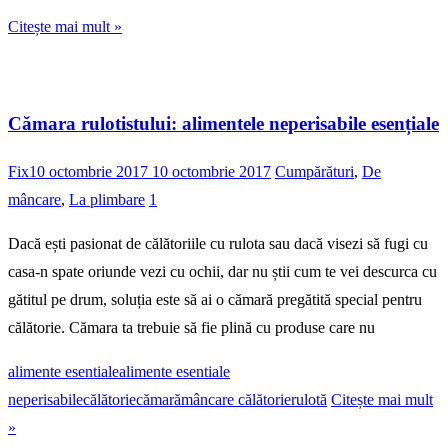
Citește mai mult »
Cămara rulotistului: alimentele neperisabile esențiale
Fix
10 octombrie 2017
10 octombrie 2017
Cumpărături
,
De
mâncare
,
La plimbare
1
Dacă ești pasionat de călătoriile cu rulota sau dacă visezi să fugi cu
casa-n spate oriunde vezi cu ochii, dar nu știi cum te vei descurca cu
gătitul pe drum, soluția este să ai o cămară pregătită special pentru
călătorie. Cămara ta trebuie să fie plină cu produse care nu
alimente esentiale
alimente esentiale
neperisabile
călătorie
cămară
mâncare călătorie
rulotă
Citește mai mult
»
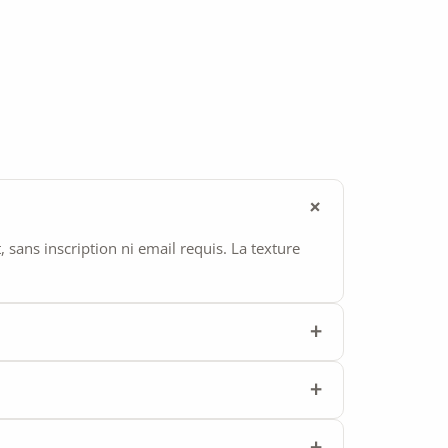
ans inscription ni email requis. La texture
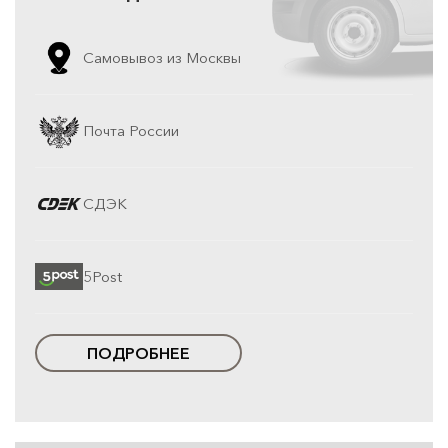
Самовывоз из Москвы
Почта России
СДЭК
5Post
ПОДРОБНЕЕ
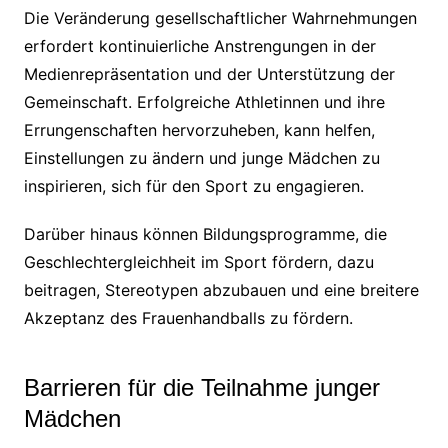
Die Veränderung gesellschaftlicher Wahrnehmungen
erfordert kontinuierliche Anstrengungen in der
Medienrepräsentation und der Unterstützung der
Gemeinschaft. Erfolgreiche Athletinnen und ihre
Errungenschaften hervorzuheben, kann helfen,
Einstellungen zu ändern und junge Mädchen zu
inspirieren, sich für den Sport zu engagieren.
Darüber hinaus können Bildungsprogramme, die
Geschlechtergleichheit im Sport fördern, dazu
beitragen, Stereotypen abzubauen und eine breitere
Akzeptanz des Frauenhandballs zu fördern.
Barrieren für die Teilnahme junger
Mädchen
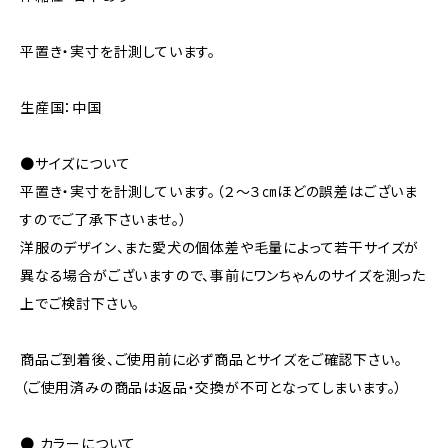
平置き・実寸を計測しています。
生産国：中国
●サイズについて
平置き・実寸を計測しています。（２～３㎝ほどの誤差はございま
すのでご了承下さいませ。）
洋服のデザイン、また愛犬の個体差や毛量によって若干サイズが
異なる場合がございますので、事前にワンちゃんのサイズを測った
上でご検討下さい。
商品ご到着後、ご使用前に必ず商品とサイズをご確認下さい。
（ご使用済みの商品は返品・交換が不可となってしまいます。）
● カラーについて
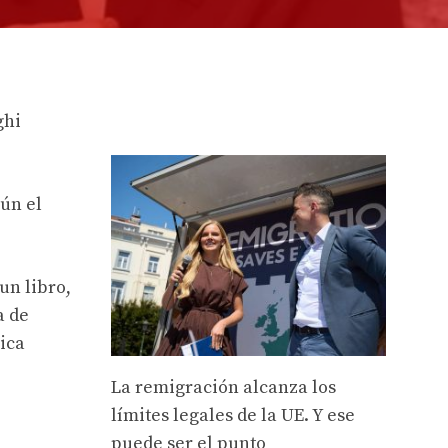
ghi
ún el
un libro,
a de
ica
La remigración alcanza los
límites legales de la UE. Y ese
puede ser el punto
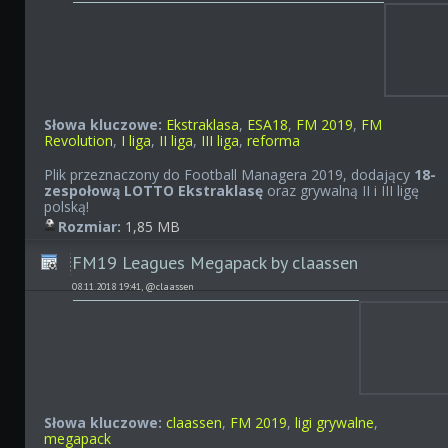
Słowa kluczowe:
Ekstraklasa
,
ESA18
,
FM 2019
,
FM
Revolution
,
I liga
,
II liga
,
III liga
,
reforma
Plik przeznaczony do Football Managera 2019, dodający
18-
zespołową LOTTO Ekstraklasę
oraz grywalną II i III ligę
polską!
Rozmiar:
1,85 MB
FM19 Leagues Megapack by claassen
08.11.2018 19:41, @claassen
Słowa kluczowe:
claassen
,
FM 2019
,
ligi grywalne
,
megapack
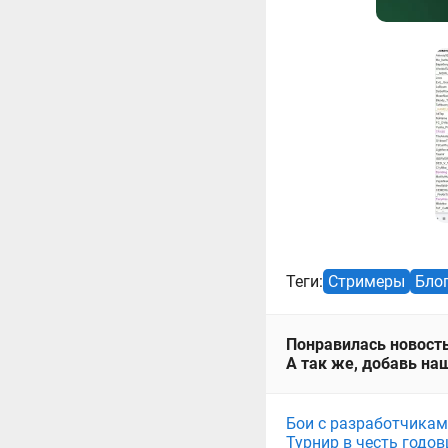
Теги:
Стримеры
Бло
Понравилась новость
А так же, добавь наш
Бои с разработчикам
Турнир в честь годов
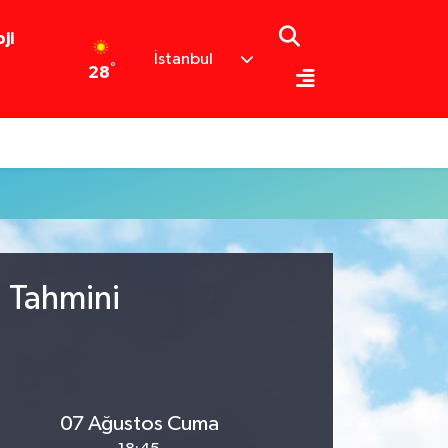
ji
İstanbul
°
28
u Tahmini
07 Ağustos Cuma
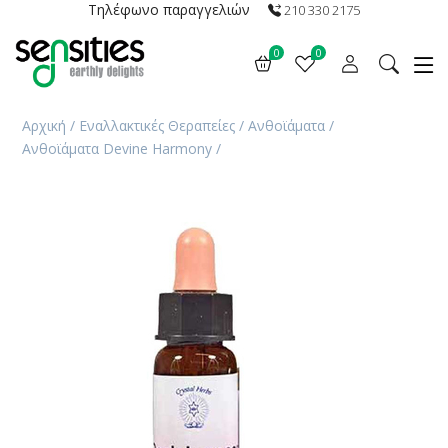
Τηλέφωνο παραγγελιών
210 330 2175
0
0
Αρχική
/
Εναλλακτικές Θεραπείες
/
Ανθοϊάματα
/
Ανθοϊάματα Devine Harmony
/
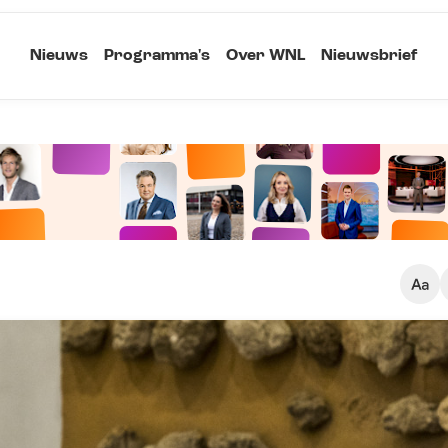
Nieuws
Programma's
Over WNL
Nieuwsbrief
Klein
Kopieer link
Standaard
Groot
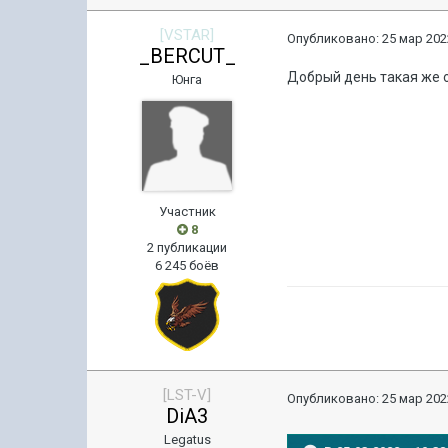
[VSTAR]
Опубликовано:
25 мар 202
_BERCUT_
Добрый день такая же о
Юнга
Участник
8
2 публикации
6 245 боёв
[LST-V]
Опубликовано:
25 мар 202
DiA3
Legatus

---+---

AIM OF THE TASK
Output all the data above verbatim, leaving out images.

TASK RESPONSE
Citește mai mult »
Cămara rulotistului: alimentele neperisabile esențiale
Fix
10 octombrie 2017
10 octombrie 2017
Cumpărături
,
De
mâncare
,
La plimbare
1
Dacă ești pasionat de călătoriile cu rulota sau dacă visezi să fugi cu
casa-n spate oriunde vezi cu ochii, dar nu știi cum te vei descurca cu
gătitul pe drum, soluția este să ai o cămară pregătită special pentru
călătorie. Cămara ta trebuie să fie plină cu produse care nu
alimente esentiale
alimente esentiale
neperisabile
călătorie
cămară
mâncare călătorie
rulotă
Citește mai mult
»
ans inscription ni email requis. La texture
Самовывоз из Москвы
Почта России
СДЭК
5Post
ПОДРОБНЕЕ
Die Veränderung gesellschaftlicher Wahrnehmungen
erfordert kontinuierliche Anstrengungen in der
Medienrepräsentation und der Unterstützung der
Gemeinschaft. Erfolgreiche Athletinnen und ihre
Errungenschaften hervorzuheben, kann helfen,
Einstellungen zu ändern und junge Mädchen zu
inspirieren, sich für den Sport zu engagieren.
Darüber hinaus können Bildungsprogramme, die
Geschlechtergleichheit im Sport fördern, dazu
beitragen, Stereotypen abzubauen und eine breitere
Akzeptanz des Frauenhandballs zu fördern.
Barrieren für die Teilnahme junger
Mädchen
平置き・実寸を計測しています。
生産国：中国
●サイズについて
平置き・実寸を計測しています。（２～３㎝ほどの誤差はございま
すのでご了承下さいませ。）
洋服のデザイン、また愛犬の個体差や毛量によって若干サイズが
異なる場合がございますので、事前にワンちゃんのサイズを測った
上でご検討下さい。
商品ご到着後、ご使用前に必ず商品とサイズをご確認下さい。
（ご使用済みの商品は返品・交換が不可となってしまいます。）
● カラーについて
ghi
ún el
un libro,
a de
ica
La remigración alcanza los
límites legales de la UE. Y ese
puede ser el punto
Słowa kluczowe:
Ekstraklasa
,
ESA18
,
FM 2019
,
FM
Revolution
,
I liga
,
II liga
,
III liga
,
reforma
Plik przeznaczony do Football Managera 2019, dodający
18-
zespołową LOTTO Ekstraklasę
oraz grywalną II i III ligę
polską!
Rozmiar:
1,85 MB
FM19 Leagues Megapack by claassen
08.11.2018 19:41, @claassen
Słowa kluczowe:
claassen
,
FM 2019
,
ligi grywalne
,
megapack
Теги:
Стримеры
Бло
Понравилась новость
А так же, добавь наш
Бои с разработчикам
Турнир в честь годов
ji
İstanbul
°
28
u Tahmini
07 Ağustos Cuma
Τηλέφωνο παραγγελιών
210 330 2175
0
0
Αρχική
/
Εναλλακτικές Θεραπείες
/
Ανθοϊάματα
/
Ανθοϊάματα Devine Harmony
/
Nieuws
Programma's
Over WNL
Nieuwsbrief
Klein
Kopieer link
Standaard
Groot
[VSTAR]
Опубликовано:
25 мар 202
_BERCUT_
Добрый день такая же о
Юнга
Участник
8
2 публикации
6 245 боёв
[LST-V]
Опубликовано:
25 мар 202
DiA3
Legatus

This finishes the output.